Originally published at: Real-Time Decoding, Algorithmic GPU Decoders, and AI Inference Enhancements in NVIDIA CUDA-Q QEC | NVIDIA Technical Blog
Real-time decoding is crucial to fault-tolerant quantum computers. By enabling decoders to operate with low latency concurrently with a quantum processing unit (QPU), we can apply corrections to the device within the coherence time. This prevents errors from accumulating, which reduces the value of results received. We can do this online, with a real quantum…
From the plot it says iterations/sec. Is that BP iterations (e.g. related to the max_iterations arguments passed to the decoder) or is decoding iterations with each iteration being a syndrome being decoded?

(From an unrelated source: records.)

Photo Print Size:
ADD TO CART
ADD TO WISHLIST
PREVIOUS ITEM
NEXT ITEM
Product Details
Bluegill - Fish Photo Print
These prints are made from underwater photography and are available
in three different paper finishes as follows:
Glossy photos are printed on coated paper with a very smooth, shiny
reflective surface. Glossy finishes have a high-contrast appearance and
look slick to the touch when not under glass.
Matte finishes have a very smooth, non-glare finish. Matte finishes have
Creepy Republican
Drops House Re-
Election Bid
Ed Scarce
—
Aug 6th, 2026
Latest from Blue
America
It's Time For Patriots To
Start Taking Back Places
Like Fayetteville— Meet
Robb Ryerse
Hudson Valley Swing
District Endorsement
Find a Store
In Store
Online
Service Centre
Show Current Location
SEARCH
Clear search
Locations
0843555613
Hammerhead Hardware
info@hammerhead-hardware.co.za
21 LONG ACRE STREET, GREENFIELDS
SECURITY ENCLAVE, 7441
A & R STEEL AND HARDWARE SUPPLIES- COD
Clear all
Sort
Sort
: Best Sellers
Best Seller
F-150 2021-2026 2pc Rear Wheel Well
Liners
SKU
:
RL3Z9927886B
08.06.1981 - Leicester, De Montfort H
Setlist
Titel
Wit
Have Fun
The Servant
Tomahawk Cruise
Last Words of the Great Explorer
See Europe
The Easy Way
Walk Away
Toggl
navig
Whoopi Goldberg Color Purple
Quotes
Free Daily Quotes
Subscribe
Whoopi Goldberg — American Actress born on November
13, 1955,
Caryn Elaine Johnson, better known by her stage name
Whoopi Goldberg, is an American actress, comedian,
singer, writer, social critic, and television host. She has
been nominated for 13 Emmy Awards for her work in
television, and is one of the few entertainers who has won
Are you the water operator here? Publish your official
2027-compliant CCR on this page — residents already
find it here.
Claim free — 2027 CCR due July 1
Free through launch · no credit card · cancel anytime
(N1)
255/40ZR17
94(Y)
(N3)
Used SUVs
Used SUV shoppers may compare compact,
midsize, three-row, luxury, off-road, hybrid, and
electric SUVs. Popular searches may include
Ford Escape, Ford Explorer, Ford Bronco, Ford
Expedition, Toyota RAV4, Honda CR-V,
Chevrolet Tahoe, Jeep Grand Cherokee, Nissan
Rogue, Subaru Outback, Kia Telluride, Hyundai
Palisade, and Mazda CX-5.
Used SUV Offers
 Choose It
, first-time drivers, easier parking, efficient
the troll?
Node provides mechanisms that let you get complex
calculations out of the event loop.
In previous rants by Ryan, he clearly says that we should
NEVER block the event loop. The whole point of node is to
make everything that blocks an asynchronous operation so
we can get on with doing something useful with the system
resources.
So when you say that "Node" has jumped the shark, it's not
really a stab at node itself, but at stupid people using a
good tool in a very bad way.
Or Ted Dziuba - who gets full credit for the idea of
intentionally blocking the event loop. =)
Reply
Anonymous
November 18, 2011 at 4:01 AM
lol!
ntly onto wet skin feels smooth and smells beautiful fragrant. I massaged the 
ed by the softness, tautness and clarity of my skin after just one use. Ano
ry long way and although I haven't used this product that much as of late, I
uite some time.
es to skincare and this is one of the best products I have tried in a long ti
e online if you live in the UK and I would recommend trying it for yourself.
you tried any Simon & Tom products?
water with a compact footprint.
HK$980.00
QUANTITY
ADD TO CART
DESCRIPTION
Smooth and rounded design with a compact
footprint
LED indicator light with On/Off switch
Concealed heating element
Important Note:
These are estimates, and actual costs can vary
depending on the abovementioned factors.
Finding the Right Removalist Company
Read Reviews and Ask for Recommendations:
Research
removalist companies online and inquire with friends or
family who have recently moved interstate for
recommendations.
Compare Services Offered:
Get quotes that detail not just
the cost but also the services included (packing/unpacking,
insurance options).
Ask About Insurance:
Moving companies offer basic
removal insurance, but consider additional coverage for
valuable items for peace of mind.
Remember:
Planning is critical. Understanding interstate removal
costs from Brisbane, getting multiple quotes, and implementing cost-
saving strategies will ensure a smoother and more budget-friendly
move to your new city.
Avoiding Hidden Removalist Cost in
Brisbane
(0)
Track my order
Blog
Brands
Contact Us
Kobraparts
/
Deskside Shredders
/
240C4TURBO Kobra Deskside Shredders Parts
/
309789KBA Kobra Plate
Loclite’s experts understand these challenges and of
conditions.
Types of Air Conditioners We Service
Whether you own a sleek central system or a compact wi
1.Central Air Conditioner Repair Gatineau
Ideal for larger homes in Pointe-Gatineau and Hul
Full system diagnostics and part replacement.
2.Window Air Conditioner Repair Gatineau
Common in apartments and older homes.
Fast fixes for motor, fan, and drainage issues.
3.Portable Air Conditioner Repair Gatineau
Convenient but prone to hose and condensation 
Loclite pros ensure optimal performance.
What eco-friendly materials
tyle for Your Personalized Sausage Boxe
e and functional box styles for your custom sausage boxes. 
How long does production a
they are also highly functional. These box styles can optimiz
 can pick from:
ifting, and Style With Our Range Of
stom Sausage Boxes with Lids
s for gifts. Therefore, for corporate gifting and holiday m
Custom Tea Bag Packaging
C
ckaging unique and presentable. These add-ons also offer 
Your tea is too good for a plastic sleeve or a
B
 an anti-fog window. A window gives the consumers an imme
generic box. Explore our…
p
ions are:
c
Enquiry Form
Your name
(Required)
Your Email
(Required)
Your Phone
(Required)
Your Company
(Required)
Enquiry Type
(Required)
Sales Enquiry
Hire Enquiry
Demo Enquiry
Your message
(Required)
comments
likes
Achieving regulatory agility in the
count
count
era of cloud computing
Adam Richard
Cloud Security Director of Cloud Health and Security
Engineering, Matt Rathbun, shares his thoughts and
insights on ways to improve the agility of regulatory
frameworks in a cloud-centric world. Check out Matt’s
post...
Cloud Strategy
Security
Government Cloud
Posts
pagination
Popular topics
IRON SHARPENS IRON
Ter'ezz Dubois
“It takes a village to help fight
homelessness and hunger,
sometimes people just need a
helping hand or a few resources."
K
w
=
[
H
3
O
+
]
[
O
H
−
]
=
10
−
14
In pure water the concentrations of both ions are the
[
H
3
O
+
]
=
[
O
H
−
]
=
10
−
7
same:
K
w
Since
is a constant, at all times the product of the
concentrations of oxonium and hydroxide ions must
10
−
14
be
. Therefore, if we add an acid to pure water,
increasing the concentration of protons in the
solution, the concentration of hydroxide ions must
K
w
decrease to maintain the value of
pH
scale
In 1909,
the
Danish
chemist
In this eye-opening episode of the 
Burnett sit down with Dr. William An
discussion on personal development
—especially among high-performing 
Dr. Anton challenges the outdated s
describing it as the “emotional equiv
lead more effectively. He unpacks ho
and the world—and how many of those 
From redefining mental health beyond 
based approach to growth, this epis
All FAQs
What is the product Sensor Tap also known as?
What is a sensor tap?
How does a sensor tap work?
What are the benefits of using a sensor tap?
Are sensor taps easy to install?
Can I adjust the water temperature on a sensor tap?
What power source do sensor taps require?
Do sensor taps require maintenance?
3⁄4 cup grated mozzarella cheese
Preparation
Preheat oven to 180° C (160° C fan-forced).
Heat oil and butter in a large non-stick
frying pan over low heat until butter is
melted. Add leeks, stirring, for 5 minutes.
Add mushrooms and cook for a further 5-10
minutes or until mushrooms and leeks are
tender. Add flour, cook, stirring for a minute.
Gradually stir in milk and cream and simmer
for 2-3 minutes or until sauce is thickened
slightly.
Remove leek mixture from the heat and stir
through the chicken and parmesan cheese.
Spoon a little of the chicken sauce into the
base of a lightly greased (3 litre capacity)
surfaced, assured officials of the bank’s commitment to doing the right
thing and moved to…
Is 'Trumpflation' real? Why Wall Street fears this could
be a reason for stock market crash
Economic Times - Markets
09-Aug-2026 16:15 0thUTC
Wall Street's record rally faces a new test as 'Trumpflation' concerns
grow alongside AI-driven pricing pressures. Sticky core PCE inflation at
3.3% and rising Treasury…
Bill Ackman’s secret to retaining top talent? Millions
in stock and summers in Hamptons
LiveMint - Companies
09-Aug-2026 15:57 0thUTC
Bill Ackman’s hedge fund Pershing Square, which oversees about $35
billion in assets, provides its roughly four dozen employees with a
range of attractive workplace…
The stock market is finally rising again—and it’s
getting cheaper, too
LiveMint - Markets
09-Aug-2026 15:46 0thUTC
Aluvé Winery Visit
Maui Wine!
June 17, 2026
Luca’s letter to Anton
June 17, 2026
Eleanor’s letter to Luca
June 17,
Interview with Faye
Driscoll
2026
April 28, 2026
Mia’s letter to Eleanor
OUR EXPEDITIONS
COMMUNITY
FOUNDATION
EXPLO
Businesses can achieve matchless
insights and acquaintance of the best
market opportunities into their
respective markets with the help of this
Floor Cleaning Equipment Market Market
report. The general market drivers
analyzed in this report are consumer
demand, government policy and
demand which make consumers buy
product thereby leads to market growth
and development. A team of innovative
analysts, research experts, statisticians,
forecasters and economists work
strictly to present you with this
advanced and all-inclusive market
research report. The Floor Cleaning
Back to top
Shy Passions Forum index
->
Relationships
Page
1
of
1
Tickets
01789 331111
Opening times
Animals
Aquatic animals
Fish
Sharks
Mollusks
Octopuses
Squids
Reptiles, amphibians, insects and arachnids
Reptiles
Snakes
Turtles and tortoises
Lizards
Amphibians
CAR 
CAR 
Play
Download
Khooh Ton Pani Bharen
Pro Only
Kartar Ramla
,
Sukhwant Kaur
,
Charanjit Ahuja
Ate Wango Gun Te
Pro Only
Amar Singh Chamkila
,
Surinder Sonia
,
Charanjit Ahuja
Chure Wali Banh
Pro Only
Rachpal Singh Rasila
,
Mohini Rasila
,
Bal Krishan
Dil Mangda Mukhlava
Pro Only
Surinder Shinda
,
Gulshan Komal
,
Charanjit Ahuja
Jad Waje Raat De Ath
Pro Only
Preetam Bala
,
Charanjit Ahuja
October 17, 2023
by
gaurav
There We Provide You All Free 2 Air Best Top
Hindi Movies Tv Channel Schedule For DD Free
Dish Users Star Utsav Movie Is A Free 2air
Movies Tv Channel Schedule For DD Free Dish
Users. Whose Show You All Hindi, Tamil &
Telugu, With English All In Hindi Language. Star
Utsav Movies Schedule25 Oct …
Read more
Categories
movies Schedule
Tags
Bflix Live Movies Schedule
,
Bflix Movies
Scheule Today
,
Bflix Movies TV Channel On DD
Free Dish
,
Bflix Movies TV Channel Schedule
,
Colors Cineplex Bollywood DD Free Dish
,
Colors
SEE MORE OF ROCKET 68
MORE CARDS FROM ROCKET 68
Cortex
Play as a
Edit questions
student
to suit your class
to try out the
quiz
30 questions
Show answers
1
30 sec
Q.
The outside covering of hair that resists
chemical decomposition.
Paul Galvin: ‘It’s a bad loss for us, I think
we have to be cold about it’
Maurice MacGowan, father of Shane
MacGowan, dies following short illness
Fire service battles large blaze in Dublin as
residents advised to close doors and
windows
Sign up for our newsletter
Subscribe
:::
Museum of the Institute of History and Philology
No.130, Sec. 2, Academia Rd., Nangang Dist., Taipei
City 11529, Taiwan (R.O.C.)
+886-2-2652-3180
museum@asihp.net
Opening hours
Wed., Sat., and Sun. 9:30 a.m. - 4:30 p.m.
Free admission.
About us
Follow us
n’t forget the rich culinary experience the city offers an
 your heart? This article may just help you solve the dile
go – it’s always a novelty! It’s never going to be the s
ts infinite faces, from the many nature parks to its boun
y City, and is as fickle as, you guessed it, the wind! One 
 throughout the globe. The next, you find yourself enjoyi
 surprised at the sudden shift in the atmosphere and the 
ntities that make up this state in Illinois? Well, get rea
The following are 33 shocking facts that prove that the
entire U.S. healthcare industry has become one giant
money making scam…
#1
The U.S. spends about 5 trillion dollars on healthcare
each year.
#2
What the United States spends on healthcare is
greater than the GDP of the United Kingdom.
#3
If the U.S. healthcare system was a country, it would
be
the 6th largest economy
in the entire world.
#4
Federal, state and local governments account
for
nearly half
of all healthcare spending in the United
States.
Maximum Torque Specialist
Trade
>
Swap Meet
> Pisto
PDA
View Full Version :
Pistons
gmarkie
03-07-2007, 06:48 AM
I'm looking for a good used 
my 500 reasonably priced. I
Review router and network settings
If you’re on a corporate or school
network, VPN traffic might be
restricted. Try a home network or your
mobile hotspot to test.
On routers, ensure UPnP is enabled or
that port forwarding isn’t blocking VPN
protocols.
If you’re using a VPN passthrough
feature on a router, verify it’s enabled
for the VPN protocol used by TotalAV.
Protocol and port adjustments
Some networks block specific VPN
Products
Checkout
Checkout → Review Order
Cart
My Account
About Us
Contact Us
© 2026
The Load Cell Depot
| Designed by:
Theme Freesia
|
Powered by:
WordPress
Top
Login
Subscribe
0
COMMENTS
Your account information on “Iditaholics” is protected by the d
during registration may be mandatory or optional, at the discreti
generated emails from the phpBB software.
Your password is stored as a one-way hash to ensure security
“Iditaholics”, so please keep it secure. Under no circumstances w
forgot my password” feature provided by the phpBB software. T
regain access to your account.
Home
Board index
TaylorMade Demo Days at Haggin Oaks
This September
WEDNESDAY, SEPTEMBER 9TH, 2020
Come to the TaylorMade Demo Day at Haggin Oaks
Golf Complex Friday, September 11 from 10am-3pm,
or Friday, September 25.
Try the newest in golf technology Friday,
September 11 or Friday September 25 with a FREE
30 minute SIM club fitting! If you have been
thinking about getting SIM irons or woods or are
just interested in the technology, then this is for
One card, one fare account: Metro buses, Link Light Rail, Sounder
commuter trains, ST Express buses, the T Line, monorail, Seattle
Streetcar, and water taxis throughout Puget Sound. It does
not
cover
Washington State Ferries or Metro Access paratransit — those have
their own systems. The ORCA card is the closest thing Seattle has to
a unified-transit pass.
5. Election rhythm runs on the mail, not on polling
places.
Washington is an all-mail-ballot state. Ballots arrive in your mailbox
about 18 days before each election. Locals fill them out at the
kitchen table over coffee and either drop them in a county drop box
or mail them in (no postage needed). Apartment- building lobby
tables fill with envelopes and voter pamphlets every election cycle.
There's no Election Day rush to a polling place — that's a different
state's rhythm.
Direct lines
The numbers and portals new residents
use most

Those are BP iterations, related to the max_iterations, not full syndrome decode cycles. Also, note that the RelayBP algorithm can be configured to do multiple legs with each leg having up to max_iterations iterations.
The reason we provide BP iteration per second rather than full decodes per second is because the number of BP iterations required for each syndrome is highly dependent on the exact syndrome, so any timing for full decode cycles is only valid for a very specific error rate under a very specific noise model, but the number of BP iterations per second is relatively constant (at least for a given PCM size), and is hence a more reproducible timing metric.
Hope this helps!
Makes sense. It’s easy to get back the actual iteration counts from the decoder using the "num_iter” additional option.
Was the experiment a circuit level noise simulation or something simpler, like code capacity where DEMs were not used?
@ae_pascal It just occurred to me that these timings were collected with a release candidate for our 0.6 release, which has yet to be released. (We originally planned on releasing in January but had to hold back for reasons unrelated to the decoder.) I think we need to update the blog to state this clearly. The 0.5.0 version of this decoder is slower. Apologies for the inconvenience and potential confusion on this.
How much of a performance difference is there between 0.5.0 and 0.6? We’re evaluating the framework on different codes.